[Items listed in a dataset]
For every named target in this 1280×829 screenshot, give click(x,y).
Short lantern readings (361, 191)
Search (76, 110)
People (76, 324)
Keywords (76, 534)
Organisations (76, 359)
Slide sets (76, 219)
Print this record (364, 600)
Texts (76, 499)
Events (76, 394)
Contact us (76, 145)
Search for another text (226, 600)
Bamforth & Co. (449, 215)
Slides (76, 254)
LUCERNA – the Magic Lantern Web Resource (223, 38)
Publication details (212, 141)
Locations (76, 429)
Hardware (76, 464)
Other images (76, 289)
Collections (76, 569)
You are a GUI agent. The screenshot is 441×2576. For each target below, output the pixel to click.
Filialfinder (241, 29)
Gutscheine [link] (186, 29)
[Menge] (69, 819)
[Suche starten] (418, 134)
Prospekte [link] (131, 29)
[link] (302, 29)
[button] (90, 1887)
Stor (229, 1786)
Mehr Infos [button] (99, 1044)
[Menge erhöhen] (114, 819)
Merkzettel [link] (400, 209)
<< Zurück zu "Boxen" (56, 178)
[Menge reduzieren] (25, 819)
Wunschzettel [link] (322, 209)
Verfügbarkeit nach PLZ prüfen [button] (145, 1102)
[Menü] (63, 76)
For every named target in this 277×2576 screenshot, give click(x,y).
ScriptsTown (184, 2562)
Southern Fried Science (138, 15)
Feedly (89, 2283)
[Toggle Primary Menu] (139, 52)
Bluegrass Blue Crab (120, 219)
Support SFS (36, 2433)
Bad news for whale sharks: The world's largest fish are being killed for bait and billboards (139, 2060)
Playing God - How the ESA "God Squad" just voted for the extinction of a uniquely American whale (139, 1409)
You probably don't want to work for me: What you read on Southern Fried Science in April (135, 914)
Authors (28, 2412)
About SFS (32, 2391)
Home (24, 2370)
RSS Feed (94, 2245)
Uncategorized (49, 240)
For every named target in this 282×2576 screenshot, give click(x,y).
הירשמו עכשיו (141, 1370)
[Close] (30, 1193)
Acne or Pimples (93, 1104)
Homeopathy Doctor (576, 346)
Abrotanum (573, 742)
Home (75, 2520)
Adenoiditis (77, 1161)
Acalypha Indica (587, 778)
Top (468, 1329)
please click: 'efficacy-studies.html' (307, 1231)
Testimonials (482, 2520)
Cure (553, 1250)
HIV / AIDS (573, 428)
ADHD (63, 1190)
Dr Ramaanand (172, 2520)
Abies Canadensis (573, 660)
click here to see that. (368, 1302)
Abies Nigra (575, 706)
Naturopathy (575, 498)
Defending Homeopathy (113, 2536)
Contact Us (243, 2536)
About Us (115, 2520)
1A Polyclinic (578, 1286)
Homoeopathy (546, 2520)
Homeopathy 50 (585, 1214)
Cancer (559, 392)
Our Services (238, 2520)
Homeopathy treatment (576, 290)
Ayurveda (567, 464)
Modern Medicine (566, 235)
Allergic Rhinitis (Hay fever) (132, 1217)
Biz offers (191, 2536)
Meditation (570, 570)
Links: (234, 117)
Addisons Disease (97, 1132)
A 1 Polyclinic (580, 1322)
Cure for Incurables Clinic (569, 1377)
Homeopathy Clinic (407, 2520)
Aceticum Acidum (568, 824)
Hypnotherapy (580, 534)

:: Task item ::
Repeat the records above exactly, leaving none out.

:: Task solution ::
For every named target in this 1280×829 screenshot, give click(x,y).
Short lantern readings (361, 191)
Search (76, 110)
People (76, 324)
Keywords (76, 534)
Organisations (76, 359)
Slide sets (76, 219)
Print this record (364, 600)
Texts (76, 499)
Events (76, 394)
Contact us (76, 145)
Search for another text (226, 600)
Bamforth & Co. (449, 215)
Slides (76, 254)
LUCERNA – the Magic Lantern Web Resource (223, 38)
Publication details (212, 141)
Locations (76, 429)
Hardware (76, 464)
Other images (76, 289)
Collections (76, 569)
You are a GUI agent. The screenshot is 441×2576. For each target below, output the pixel to click.
Filialfinder (241, 29)
Gutscheine [link] (186, 29)
[Menge] (69, 819)
[Suche starten] (418, 134)
Prospekte [link] (131, 29)
[link] (302, 29)
[button] (90, 1887)
Stor (229, 1786)
Mehr Infos [button] (99, 1044)
[Menge erhöhen] (114, 819)
Merkzettel [link] (400, 209)
<< Zurück zu "Boxen" (56, 178)
[Menge reduzieren] (25, 819)
Wunschzettel [link] (322, 209)
Verfügbarkeit nach PLZ prüfen [button] (145, 1102)
[Menü] (63, 76)
For every named target in this 277×2576 screenshot, give click(x,y).
ScriptsTown (184, 2562)
Southern Fried Science (138, 15)
Feedly (89, 2283)
[Toggle Primary Menu] (139, 52)
Bluegrass Blue Crab (120, 219)
Support SFS (36, 2433)
Bad news for whale sharks: The world's largest fish are being killed for bait and billboards (139, 2060)
Playing God - How the ESA "God Squad" just voted for the extinction of a uniquely American whale (139, 1409)
You probably don't want to work for me: What you read on Southern Fried Science in April (135, 914)
Authors (28, 2412)
About SFS (32, 2391)
Home (24, 2370)
RSS Feed (94, 2245)
Uncategorized (49, 240)
For every named target in this 282×2576 screenshot, give click(x,y).
הירשמו עכשיו (141, 1370)
[Close] (30, 1193)
Acne or Pimples (93, 1104)
Homeopathy Doctor (576, 346)
Abrotanum (573, 742)
Home (75, 2520)
Adenoiditis (77, 1161)
Acalypha Indica (587, 778)
Top (468, 1329)
please click: 'efficacy-studies.html' (307, 1231)
Testimonials (482, 2520)
Cure (553, 1250)
HIV / AIDS (573, 428)
ADHD (63, 1190)
Dr Ramaanand (172, 2520)
Abies Canadensis (573, 660)
click here to see that. (368, 1302)
Abies Nigra (575, 706)
Naturopathy (575, 498)
Defending Homeopathy (113, 2536)
Contact Us (243, 2536)
About Us (115, 2520)
1A Polyclinic (578, 1286)
Homoeopathy (546, 2520)
Homeopathy 50 (585, 1214)
Cancer (559, 392)
Our Services (238, 2520)
Homeopathy treatment (576, 290)
Ayurveda (567, 464)
Modern Medicine (566, 235)
Allergic Rhinitis (Hay fever) (132, 1217)
Biz offers (191, 2536)
Meditation (570, 570)
Links: (234, 117)
Addisons Disease (97, 1132)
A 1 Polyclinic (580, 1322)
Cure for Incurables Clinic (569, 1377)
Homeopathy Clinic (407, 2520)
Aceticum Acidum (568, 824)
Hypnotherapy (580, 534)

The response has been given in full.